We also need the binomial theorem: for a variable x,

$$ \frac{1}{ (1- t)^{c}} = \sum_{n=0}^{\infty}\binom{c+n-1}{n} t^{n} . $$
(1.4)

For \(0 \leq q <1\), the q-poly-Bernoulli numbers \(B_{n}^{(k)} \) were introduced by Mansour [6] by using the following generating function:

$$ \frac{ \operatorname{Li}_{k, q}(1-e^{-t})}{1-e^{-t}} =\sum_{n=0}^{\infty}{B}_{n,q}^{(k)} \frac{t^{n}}{n!} \quad (k \in\mathbb{Z}), $$
(1.5)

where

$$ \operatorname{Li}_{k, q}(t)=\sum_{n=1}^{\infty}\frac{t^{n}}{[n]_{q}^{k}} $$
(1.6)

is the kth q-poly-logarithm function, and \([n]_{q}=\frac{1-q^{n}}{1-q}\) is the q-integer (cf. [6]).

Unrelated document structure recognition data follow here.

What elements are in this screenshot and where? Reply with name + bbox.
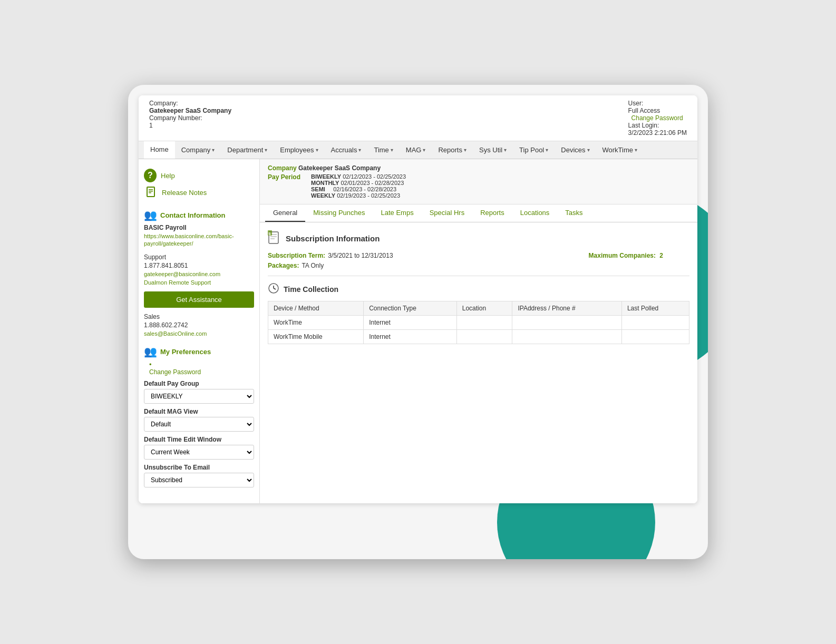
release-notes-icon: [145, 186, 158, 199]
contact-section-title: 👥 Contact Information: [144, 209, 254, 221]
nav-worktime[interactable]: WorkTime ▾: [596, 141, 644, 159]
pay-period-row: Pay Period BIWEEKLY 02/12/2023 - 02/25/2…: [268, 173, 689, 199]
nav-home[interactable]: Home: [144, 141, 175, 159]
nav-devices[interactable]: Devices ▾: [555, 141, 596, 159]
time-collection-table: Device / Method Connection Type Location…: [268, 301, 689, 344]
company-name-top: Gatekeeper SaaS Company: [149, 107, 231, 114]
sidebar-help-link[interactable]: ? Help: [144, 167, 254, 184]
tabs-bar: General Missing Punches Late Emps Specia…: [260, 204, 697, 222]
svg-rect-7: [270, 238, 275, 239]
release-notes-label: Release Notes: [162, 189, 207, 197]
help-icon: ?: [144, 169, 157, 182]
col-location: Location: [456, 301, 512, 316]
subscription-panel: $ Subscription Information Subscription …: [260, 222, 697, 352]
help-label: Help: [161, 172, 175, 180]
nav-employees[interactable]: Employees ▾: [274, 141, 324, 159]
subscription-term-row: Subscription Term: 3/5/2021 to 12/31/201…: [268, 252, 689, 259]
preferences-icon: 👥: [144, 345, 157, 358]
nav-mag[interactable]: MAG ▾: [400, 141, 432, 159]
tab-general[interactable]: General: [265, 204, 305, 222]
default-mag-view-select[interactable]: Default: [144, 417, 254, 432]
sidebar-help-section: ? Help Release No: [144, 167, 254, 201]
cell-location-0: [456, 316, 512, 330]
cell-ip-1: [512, 330, 621, 344]
semi-period: SEMI 02/16/2023 - 02/28/2023: [311, 186, 406, 192]
tab-tasks[interactable]: Tasks: [557, 204, 590, 222]
nav-reports[interactable]: Reports ▾: [432, 141, 473, 159]
svg-rect-0: [147, 187, 154, 197]
basic-payroll-label: BASIC Payroll: [144, 224, 254, 231]
weekly-period: WEEKLY 02/19/2023 - 02/25/2023: [311, 192, 406, 199]
main-content: ? Help Release No: [139, 159, 697, 503]
cell-device-0: WorkTime: [268, 316, 364, 330]
cell-connection-1: Internet: [364, 330, 457, 344]
nav-time[interactable]: Time ▾: [367, 141, 399, 159]
company-bar: Company Gatekeeper SaaS Company Pay Peri…: [260, 159, 697, 204]
default-mag-view-label: Default MAG View: [144, 408, 254, 415]
col-device: Device / Method: [268, 301, 364, 316]
default-time-edit-label: Default Time Edit Window: [144, 436, 254, 443]
cell-last-polled-0: [621, 316, 689, 330]
sidebar-preferences-section: 👥 My Preferences • Change Password Defau…: [144, 345, 254, 487]
col-connection: Connection Type: [364, 301, 457, 316]
table-row: WorkTime Internet: [268, 316, 689, 330]
support-email[interactable]: gatekeeper@basiconline.com: [144, 270, 254, 278]
dualmon-label[interactable]: Dualmon Remote Support: [144, 279, 254, 286]
sidebar-release-notes-link[interactable]: Release Notes: [145, 184, 254, 201]
unsubscribe-email-select[interactable]: Subscribed Unsubscribed: [144, 473, 254, 487]
cell-connection-0: Internet: [364, 316, 457, 330]
change-password-pref-link[interactable]: Change Password: [149, 368, 254, 376]
nav-department[interactable]: Department ▾: [221, 141, 274, 159]
svg-rect-3: [149, 192, 151, 193]
cell-location-1: [456, 330, 512, 344]
default-pay-group-label: Default Pay Group: [144, 380, 254, 387]
tab-locations[interactable]: Locations: [512, 204, 558, 222]
sales-email[interactable]: sales@BasicOnline.com: [144, 330, 254, 337]
basic-payroll-url[interactable]: https://www.basiconline.com/basic-payrol…: [144, 232, 254, 247]
cell-device-1: WorkTime Mobile: [268, 330, 364, 344]
sidebar: ? Help Release No: [139, 159, 260, 503]
time-collection-body: WorkTime Internet WorkTime Mobile Intern…: [268, 316, 689, 344]
navbar: Home Company ▾ Department ▾ Employees ▾ …: [139, 141, 697, 159]
tab-missing-punches[interactable]: Missing Punches: [305, 204, 373, 222]
svg-rect-1: [149, 189, 153, 190]
support-phone: 1.877.841.8051: [144, 262, 254, 269]
nav-accruals[interactable]: Accruals ▾: [325, 141, 368, 159]
sales-phone: 1.888.602.2742: [144, 321, 254, 329]
company-number-info: Company Number: 1: [149, 114, 231, 129]
preferences-section-title: 👥 My Preferences: [144, 345, 254, 358]
nav-tip-pool[interactable]: Tip Pool ▾: [513, 141, 555, 159]
unsubscribe-email-label: Unsubscribe To Email: [144, 464, 254, 471]
cell-ip-0: [512, 316, 621, 330]
table-row: WorkTime Mobile Internet: [268, 330, 689, 344]
col-ip: IPAddress / Phone #: [512, 301, 621, 316]
monthly-period: MONTHLY 02/01/2023 - 02/28/2023: [311, 180, 406, 186]
get-assistance-button[interactable]: Get Assistance: [144, 291, 254, 308]
cell-last-polled-1: [621, 330, 689, 344]
default-pay-group-select[interactable]: BIWEEKLY WEEKLY MONTHLY SEMI: [144, 389, 254, 404]
top-bar: Company: Gatekeeper SaaS Company Company…: [139, 95, 697, 141]
subscription-icon: $: [268, 230, 281, 247]
subscription-title: $ Subscription Information: [268, 230, 689, 247]
subscription-packages-row: Packages: TA Only: [268, 262, 689, 269]
biweekly-period: BIWEEKLY 02/12/2023 - 02/25/2023: [311, 173, 406, 180]
company-info: Company: Gatekeeper SaaS Company: [149, 100, 231, 114]
last-login-info: Last Login: 3/2/2023 2:21:06 PM: [628, 122, 687, 136]
tab-reports[interactable]: Reports: [472, 204, 512, 222]
table-header-row: Device / Method Connection Type Location…: [268, 301, 689, 316]
content-panel: Company Gatekeeper SaaS Company Pay Peri…: [260, 159, 697, 503]
time-collection-title: Time Collection: [268, 282, 689, 296]
user-info: User: Full Access Change Password: [628, 100, 687, 122]
pay-periods: BIWEEKLY 02/12/2023 - 02/25/2023 MONTHLY…: [311, 173, 406, 199]
nav-company[interactable]: Company ▾: [175, 141, 221, 159]
tab-special-hrs[interactable]: Special Hrs: [422, 204, 472, 222]
clock-icon: [268, 282, 279, 296]
tab-late-emps[interactable]: Late Emps: [373, 204, 422, 222]
contact-icon: 👥: [144, 209, 157, 221]
change-password-link[interactable]: Change Password: [631, 114, 683, 122]
section-divider: [268, 276, 689, 276]
svg-rect-2: [149, 191, 153, 192]
default-time-edit-select[interactable]: Current Week Previous Week: [144, 445, 254, 460]
nav-sys-util[interactable]: Sys Util ▾: [473, 141, 513, 159]
svg-text:$: $: [268, 231, 271, 236]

The q-poly-Euler polynomials \(E_{n,q}^{(k)}(x) \) are defined by the generating function

$$ \frac{ \operatorname{Li}_{k,q}(1-e^{-t})}{e^{t}+1} e^{xt} =\sum_{n=0}^{\infty}{E}_{n,q}^{(k)}(x) \frac{t^{n}}{n!}\quad (k \in\mathbb{Z}). $$
(1.7)

The familiar tangent polynomials \(\mathbf{T}_{n}(x)\) are defined by the generating function [7–9]

$$ \biggl( \frac{2}{e^{2t}+ 1} \biggr) e^{x t}=\sum _{n=0}^{\infty}\mathbf {T}_{n}(x) \frac{t^{n}}{n!} \quad \bigl( \vert 2t \vert < \pi\bigr). $$
(1.8)

When \(x=0\), \(\mathbf{T}_{n}(0)= \mathbf{T}_{n}\) are called the tangent numbers. The tangent polynomials \(\mathbf{ T}_{n}^{(r)}(x)\) of order r are defined by

$$ \biggl( \frac{2}{e^{2t}+ 1} \biggr)^{r} e^{x t}=\sum _{n=0}^{\infty}\mathbf{T}_{n}^{(r)} (x) \frac{t^{n}}{n!}\quad \bigl( \vert 2t \vert < \pi\bigr). $$
(1.9)

It is clear that for \(r=1\) we recover the tangent polynomials \(\mathbf{T}_{n}(x)\).

The Bernoulli polynomials \(\mathbf{B}_{n}^{(r)}(x)\) of order r are defined by the following generating function:

$$ \biggl( \frac{t}{e^{t}- 1} \biggr)^{r} e^{x t}=\sum _{n=0}^{\infty}\mathbf {B}_{n}^{(r)} (x) \frac{t^{n}}{n!} \quad \bigl( \vert t \vert < 2 \pi\bigr). $$
(1.10)

The Frobenius-Euler polynomials of order r, denoted by \(\mathbf{H}_{n}^{(r)}(u, x) \), are defined as

$$ \biggl( \frac{1-u}{e^{t} -u } \biggr)^{r}e^{xt}=\sum _{n=0}^{\infty} \mathbf{H}_{n}^{(r)}(u,x) \frac{t^{n}}{n!}. $$
(1.11)

The values at \(x=0\) are called Frobenius-Euler numbers of order r; when \(r=1\), the polynomials or numbers are called ordinary Frobenius-Euler polynomials or numbers.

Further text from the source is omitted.